The archdiocese of Washington, located in Maryland and the target of sexual abuse lawsuits, has filed lawsuits of its own in Maryland's Montgomery and Prince George's counties claiming the expansion of victims' right to sue under CVA violates the Maryland Constitution.
Church attorneys argue that a 2017 law, which extended the lawsuit-filing deadline to age 38, shields the archdiocese from suits filed after a victim's 38th birthday. They describe this legal immunity as a "vested right."
An analysis from CHILD USA shows the average age at which survivors report child sex abuse is 52.
Plaintiffs and Maryland's attorney general, Anthony Brown, dispute the archdiocese's interpretation, asserting the authority of the General Assembly, Maryland's state legislature, to revive time-barred actions.
The archdiocese contends that the state in 2017 created a statute of repose, which is legally distinct from a statute of limitations.
With a few exceptions, a statute of limitations begins the look-back window for lawsuits when an injury occurs and typically ends within a period of years, ensuring lawsuits are filed while evidence is still fresh. A statute of repose bases the look-back window on some action by the defendant, even before harm is alleged. Since the window for litigation begins on the date of the defendant's action, a statute of repose is generally more favorable to defendants than a statute of limitations.

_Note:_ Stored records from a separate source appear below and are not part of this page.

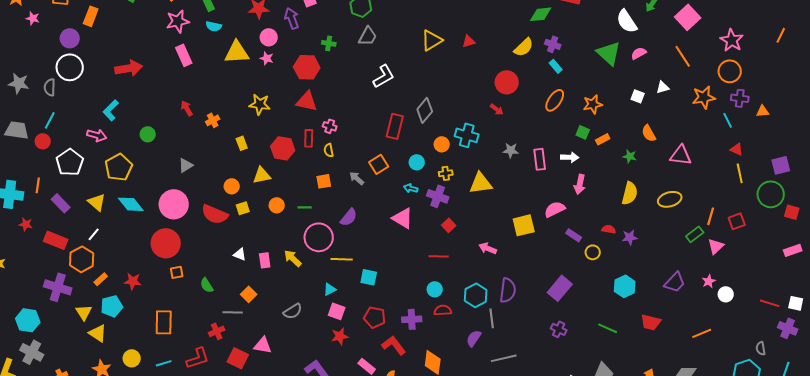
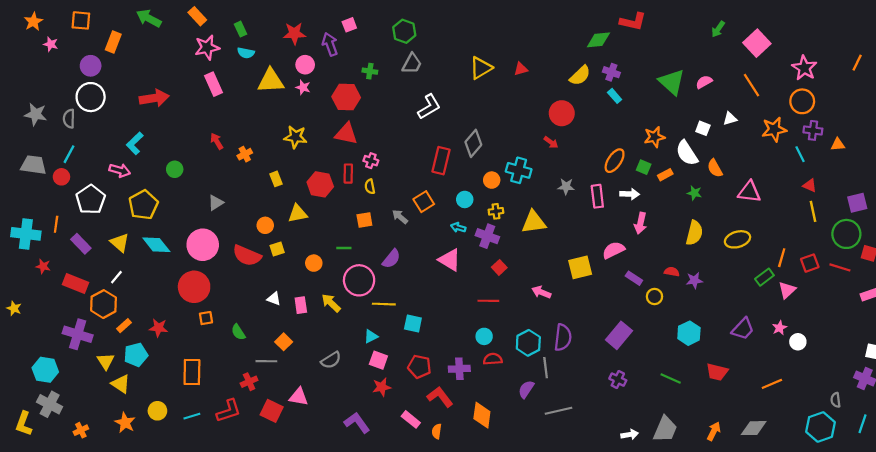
white semicircle: (627, 21) -> (687, 153), moved
orange ellipse: (555, 100) -> (615, 161), moved
orange circle: (277, 205) -> (314, 263), moved
red line: (770, 303) -> (840, 267), moved

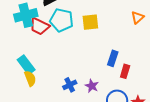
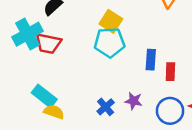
cyan pentagon: (61, 20) -> (110, 42), moved
yellow square: (90, 22) -> (111, 21), turned -36
yellow semicircle: (30, 78) -> (54, 112), turned -35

The archdiocese's counsel insists the General Assembly, through its passage of the CVA, can't change a statute of repose, rendering the CVA unconstitutional.

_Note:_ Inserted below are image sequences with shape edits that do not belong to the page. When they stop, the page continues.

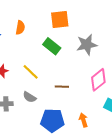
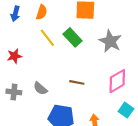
gray star: (87, 45) -> (110, 41), turned 30
yellow line: (31, 72) -> (47, 38), moved

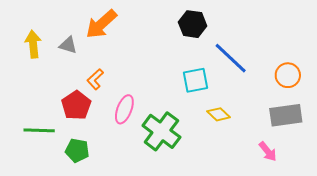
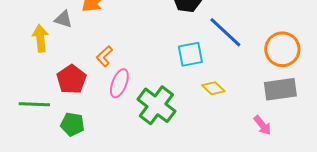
yellow arrow: (33, 44) -> (40, 38), moved
orange circle: (288, 75) -> (282, 49), size x1.4
orange L-shape: (95, 79) -> (104, 56), moved

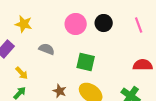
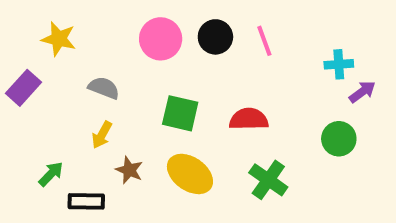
pink line: (139, 25) -> (264, 41), moved
red semicircle: (143, 65) -> (249, 119), moved
yellow arrow: (22, 73) -> (102, 135), moved, turned 72

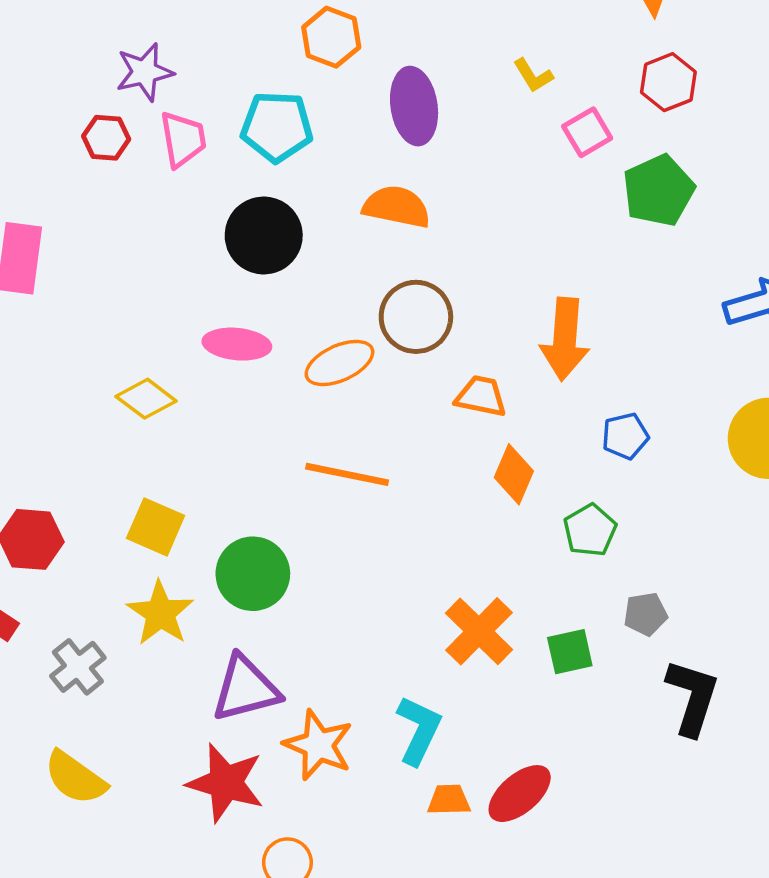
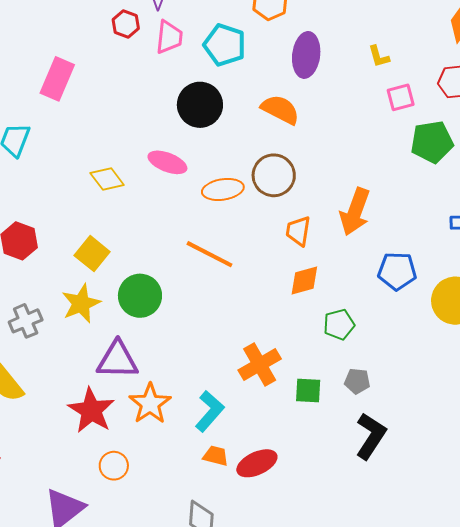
orange trapezoid: (481, 396) -> (298, 231), turned -108
blue pentagon: (625, 436) -> (397, 271), moved, size x1.4
orange diamond: (514, 474) -> (304, 281), turned 36

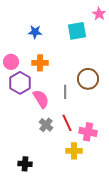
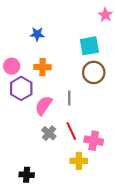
cyan square: (77, 31) -> (89, 46), moved
brown circle: (88, 79) -> (94, 72), moved
pink semicircle: (41, 99) -> (44, 105), turned -114

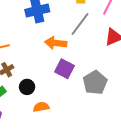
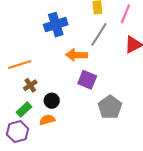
gray pentagon: (95, 83) -> (110, 107), moved
orange semicircle: (41, 107) -> (47, 120), moved

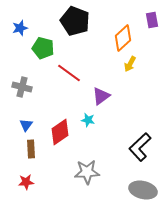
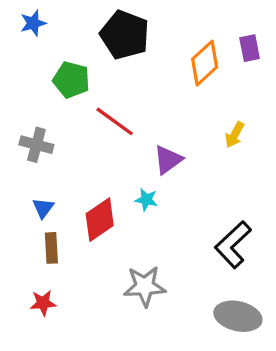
purple rectangle: (152, 20) -> (250, 48), moved
blue star: (20, 28) -> (33, 23), moved
yellow arrow: (130, 64) -> (235, 135), moved

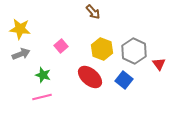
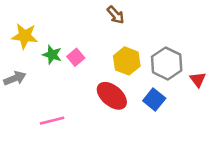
gray arrow: (21, 54) -> (15, 78), moved
green star: (43, 75) -> (52, 55), moved

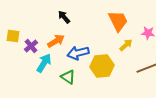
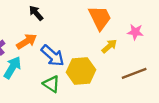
blue arrow: (78, 53) -> (53, 56), turned -125
green triangle: (68, 77) -> (51, 84), moved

The Baltimore archdiocese filed for bankruptcy before the CVA took effect, a move many say was intended to shield its assets from an expected flood of lawsuits. Maryland's attorney general released a report in April 2023 citing the abuse of 600 children by 156 clerics over decades.
Judges handling the abuse lawsuits against the archdiocese are likely to stall them until the Maryland Supreme Court determines whether the CVA is constitutional.

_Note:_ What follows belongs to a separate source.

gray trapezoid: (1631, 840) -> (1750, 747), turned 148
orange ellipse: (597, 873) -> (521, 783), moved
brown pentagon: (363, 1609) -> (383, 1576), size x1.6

In the Prince George's County brief, Assistant Attorney General Jeffrey S. Luoma expressed his legal viewpoint.
"We are aware of no Maryland case holding that expiration of a statute of limitations or statute of repose provides a defendant with a vested right," he surmised. "What the Archdiocese asks this Court to rule would be unprecedented and would go against the consensus of federal law and the reasoned opinions of many other states."
Further explaining the state's position, Luoma stated, "Within its ability to set the time periods during which plaintiffs can file suit in court, the General Assembly has authority to revive causes of action that otherwise would be time-barred."
Luoma also emphasized the broader legal acceptance of this principle.
He claimed the ability of state legislatures to widen windows for litigation "is well-established by federal courts and the courts of many other states" and applies whether the relevant legal provision is a statute of limitations or a statute of repose.
One class action lawsuit filed following Maryland's Child Victims Act accuses the archdiocese of Washington of aiding abusers by concealing their actions and moving them to different locations.
Jonathan Schochor, an attorney representing victims, emphasizes the need for justice and accuses the archdiocese of cover-up.
"They hid it. They concealed it," he told an NBC news affiliate in Washington, D.C. "They played a shell game."
"Their goals are twofold," Schochor continued. "One, shield their assets and not compensate these folks for admitted sexual abuse. And two, somehow circumvent the law."
One survivor identified as "Richard Roe," who is part of the class action lawsuit, told the NBC affiliate how he tried to deal with the aftermath of abuse.
"From age 15 until I was 40 … I used alcohol to cope with the pain, but all that did was turn me into an alcoholic," he explained.
Regarding the class action lawsuit, Roe said, "Give me that bit of closure. Accept responsibility. You all knew about it."
"That's what I want," he concluded. "I want that apology."